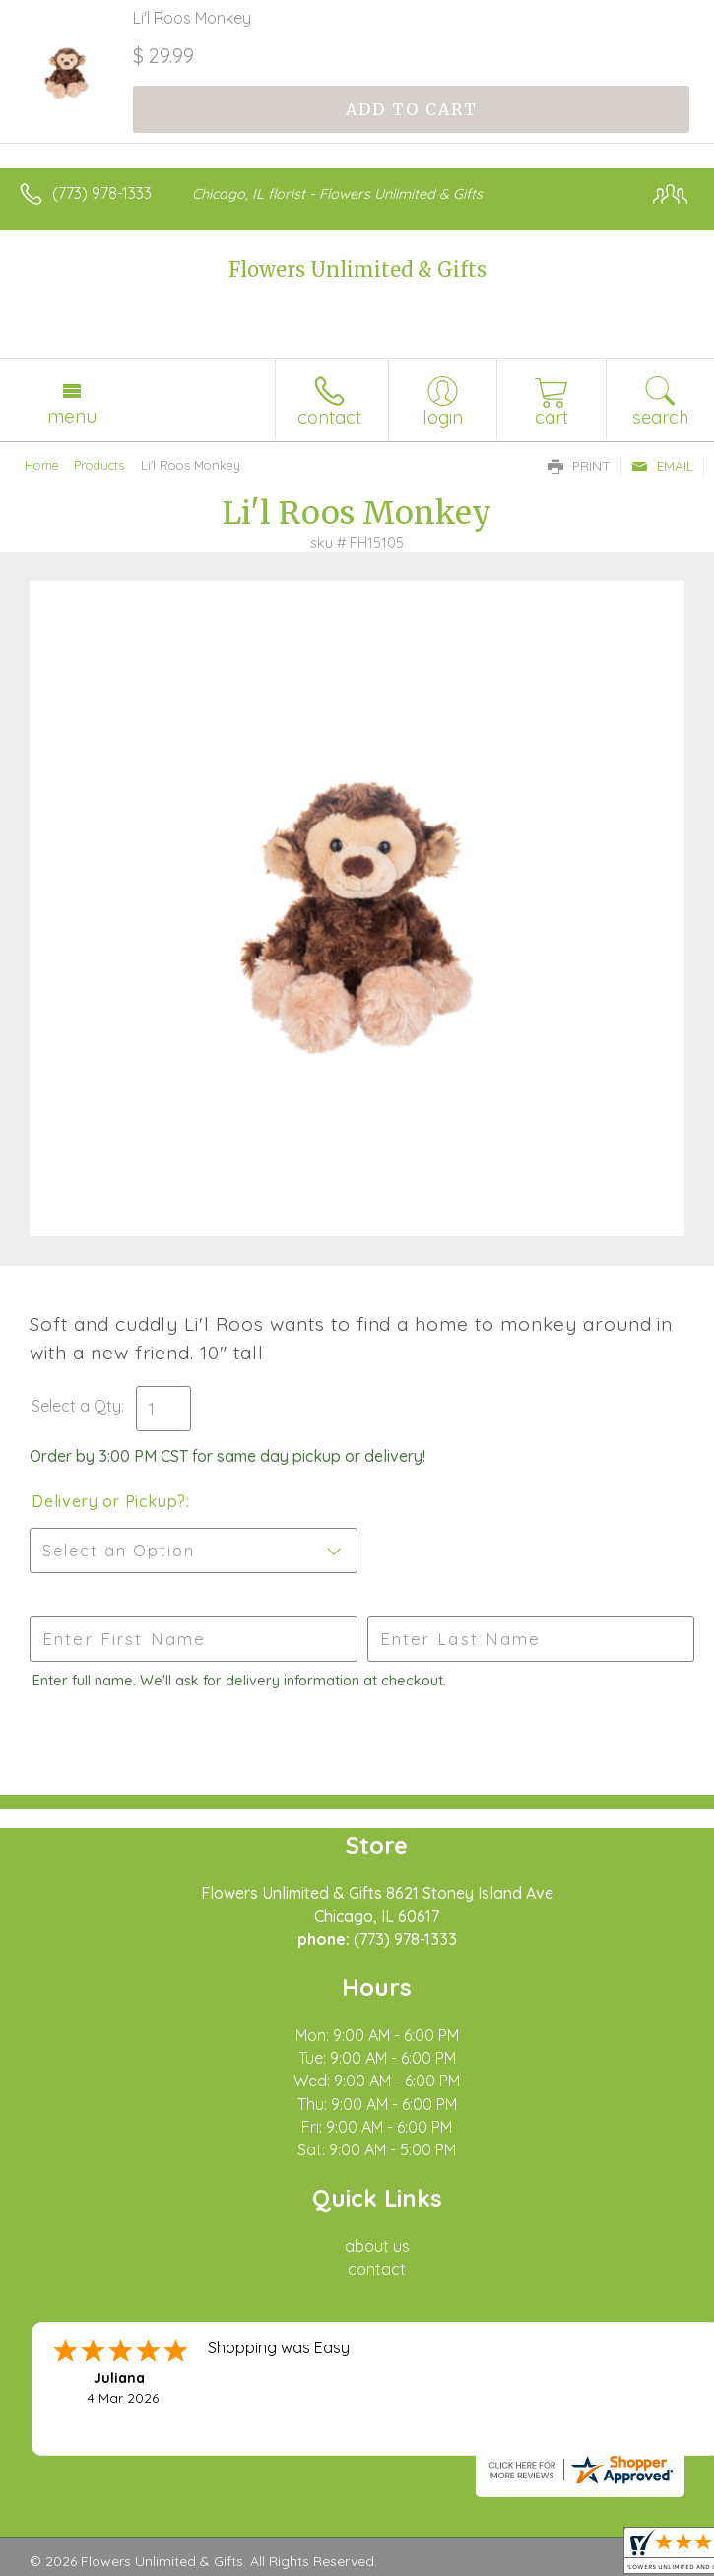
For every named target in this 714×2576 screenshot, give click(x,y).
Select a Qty (76, 1406)
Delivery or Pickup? (109, 1501)
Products (99, 465)
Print (579, 466)
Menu (72, 416)
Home (42, 465)
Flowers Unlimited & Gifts (357, 269)
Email (662, 466)
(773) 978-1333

—————

PROBLEM DETAILS |
All the data above is to be transcribed exactly, with no pictures included.

EXPECTED ANSWER |
For every named target in this 714×2576 screenshot, give click(x,y).
Select a Qty (76, 1406)
Delivery or Pickup? (109, 1501)
Products (99, 465)
Print (579, 466)
Menu (72, 416)
Home (42, 465)
Flowers Unlimited & Gifts (357, 269)
Email (662, 466)
(773) 978-1333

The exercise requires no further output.